The distinction is enforced via two explicit error classes:
RetriableError— the retry loop will wait and try again.NonRetriableError— the retry loop rethrows immediately, no delay.
The retry utility
The retry logic lives in src/lib/retry.ts and is available for any future integration point in the codebase.
withRetry(fn, options)
Wrap any async function to add automatic retry behaviour:
import { withRetry, RetriableError, NonRetriableError } from "@/lib/retry";
const data = await withRetry(
async () => {
const res = await fetch("https://api.example.com/data");
if (res.status === 429 || res.status >= 500) {
throw new RetriableError(`HTTP ${res.status}`);
}
if (!res.ok) {
throw new NonRetriableError(`Permanent failure: HTTP ${res.status}`);
}
return res.json();
},
{
retries: 3, // total attempts (including first)

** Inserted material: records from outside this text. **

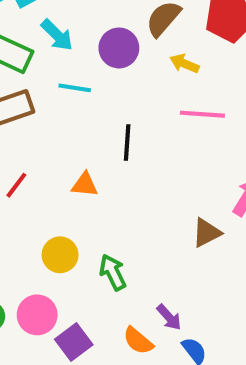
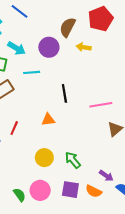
pink line: (202, 114) -> (101, 105), moved
purple square: (74, 342) -> (70, 190), moved, turned -30

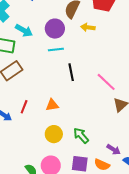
cyan line: (32, 72) -> (56, 50), moved
pink line: (101, 105) -> (106, 82), turned 55
orange triangle: (48, 120) -> (52, 105), moved

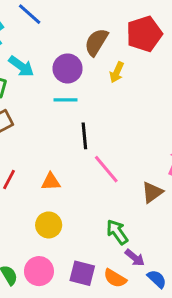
yellow arrow: (88, 27) -> (117, 72), turned -80
pink line: (106, 82) -> (106, 169), moved
green arrow: (81, 136) -> (117, 232), moved

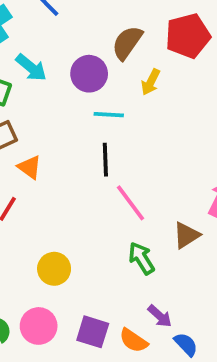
cyan line: (66, 100) -> (109, 115), moved
orange triangle: (51, 182) -> (30, 167), moved, turned 36
green arrow: (117, 232) -> (141, 258), moved

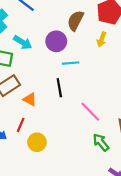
yellow arrow: (151, 82) -> (102, 39), moved
black line: (105, 160) -> (59, 88), moved
yellow circle: (54, 269) -> (37, 142), moved

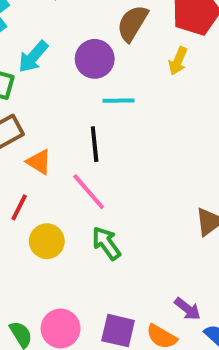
cyan arrow: (23, 42) -> (33, 57), turned 96
pink line: (90, 112) -> (89, 192), moved
green arrow: (101, 142) -> (106, 243), moved

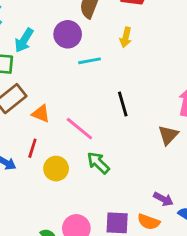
yellow arrow: (178, 61) -> (126, 37), moved
black line: (95, 144) -> (123, 104), moved

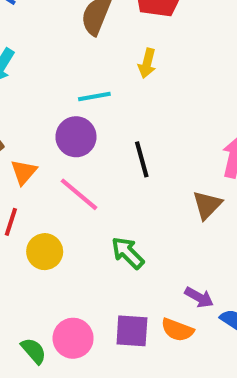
purple circle: (68, 34) -> (76, 137), moved
orange triangle: (41, 114) -> (24, 172), turned 48
green arrow: (98, 163) -> (128, 253), moved

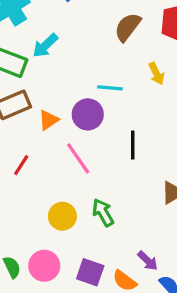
yellow arrow: (147, 63) -> (156, 74), turned -55
orange triangle: (24, 172) -> (49, 120), moved
yellow circle: (45, 252) -> (62, 216), moved

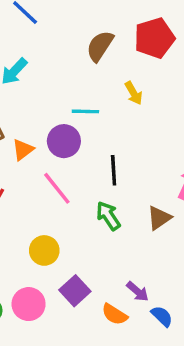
green arrow: (103, 213) -> (108, 216), moved
purple square: (90, 272) -> (75, 291), moved, turned 32

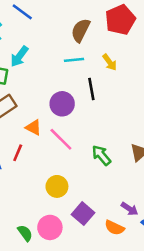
cyan line: (85, 111) -> (74, 60), moved
orange triangle: (23, 150) -> (34, 127), moved, turned -48
black line: (114, 170) -> (91, 89), moved

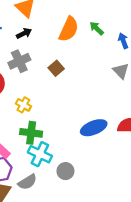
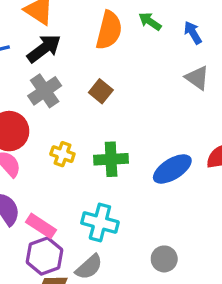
black arrow: (24, 33) -> (44, 48), size x1.5
green cross: (31, 133) -> (111, 159), moved
gray circle: (65, 171) -> (164, 259), moved

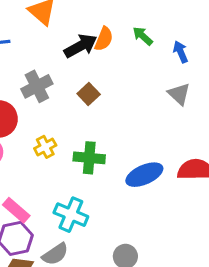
orange semicircle: (109, 30) -> (104, 39), size x0.7
black arrow: (44, 48) -> (81, 46), moved
yellow cross: (62, 154) -> (45, 147), turned 35

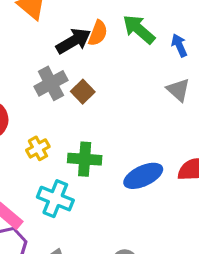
green arrow: (143, 36) -> (139, 29), size x1.5
gray cross: (37, 86) -> (51, 83), moved
cyan cross: (71, 215) -> (55, 199), moved

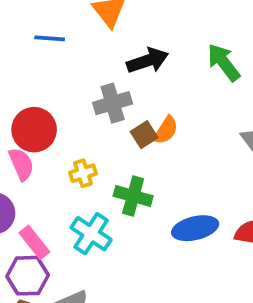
orange semicircle: (98, 33) -> (166, 130), moved
brown square: (83, 92) -> (144, 135), moved

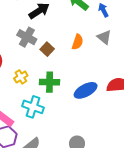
gray cross: (113, 103) -> (27, 37), turned -30
orange semicircle: (166, 130) -> (78, 42), moved

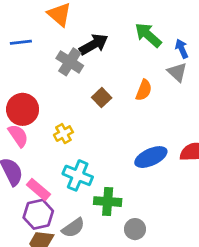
gray cross: (27, 37) -> (70, 62), moved
gray triangle: (104, 37) -> (177, 72), moved
green cross: (50, 82) -> (108, 202), moved

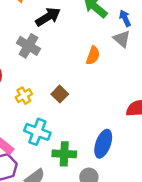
gray cross: (70, 62) -> (29, 46), moved
brown square: (102, 98) -> (60, 94), moved
blue ellipse: (151, 157) -> (103, 144), moved, turned -44

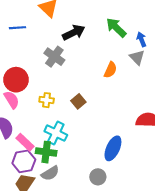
yellow cross: (24, 96) -> (47, 100), turned 32
green cross: (64, 154) -> (46, 152), moved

baseDelayMs: 1000, // delay before attempt 2
backoffMultiplier: 2,
maxDelayMs: 10_000, // cap
jitter: true, // ±20% randomisation
label: "My API", // appears in log output
}
);
RetryOptions reference
| Option | Type | Default | Description |
|---|---|---|---|
retries | number | 3 | Maximum number of attempts (including the first call) |
baseDelayMs | number | 1000 | Delay in ms before the second attempt |
backoffMultiplier | number | 2 | Multiplier applied to delay on each successive retry |
maxDelayMs | number | 30000 | Upper bound on computed delay |
jitter | boolean | true | Add ±20 % randomisation to each delay |
isRetriable | (err) => boolean | isTransientError | Custom predicate to override transient detection |
label | string | "operation" | Label used in console log/warn output |
Transient status codes
The following HTTP status codes are treated as transient by default and will trigger a retry:
| Code | Meaning |
|---|---|
408 | Request Timeout |
429 | Too Many Requests |
500 | Internal Server Error |
502 | Bad Gateway |
503 | Service Unavailable |
504 | Gateway Timeout |
Network-level errors
In addition to HTTP status codes, the following error types are automatically treated as transient:
AbortError/TimeoutError— thrown byAbortSignal.timeout()TypeErrorcontaining"fetch"in the message — DNS failure, connection refused, etc.
Effect on SMS alerts
The SmsResult type now includes an optional attempts field. When a sanctions match SMS required more than one attempt, the field is populated with the total attempt count. This can be used for observability or alerting on elevated retry rates.
const result = await sendSmsAlert({ to: "+447700900000", body: "Match detected" });
// result.attempts will be 2 if the first attempt returned 503 and the second succeeded
Effect on nightly sync
The nightly OFSI sync (POST /api/sanctions/nightly) now has two retry-protected stages:
- Page scrape — the HTML page on gov.uk is fetched to discover the latest CSV URL. Transient failures retry up to 3 times before falling through to the known-URL fallback list (unchanged behaviour).
- CSV download — once a URL is resolved, the CSV itself is fetched with retry. If all 3 attempts fail with transient errors, the sync job throws and the error is recorded in the sync log as usual.
Manual re-triggering should only be necessary for genuine permanent failures (e.g. the CSV URL has moved and all fallback URLs are stale).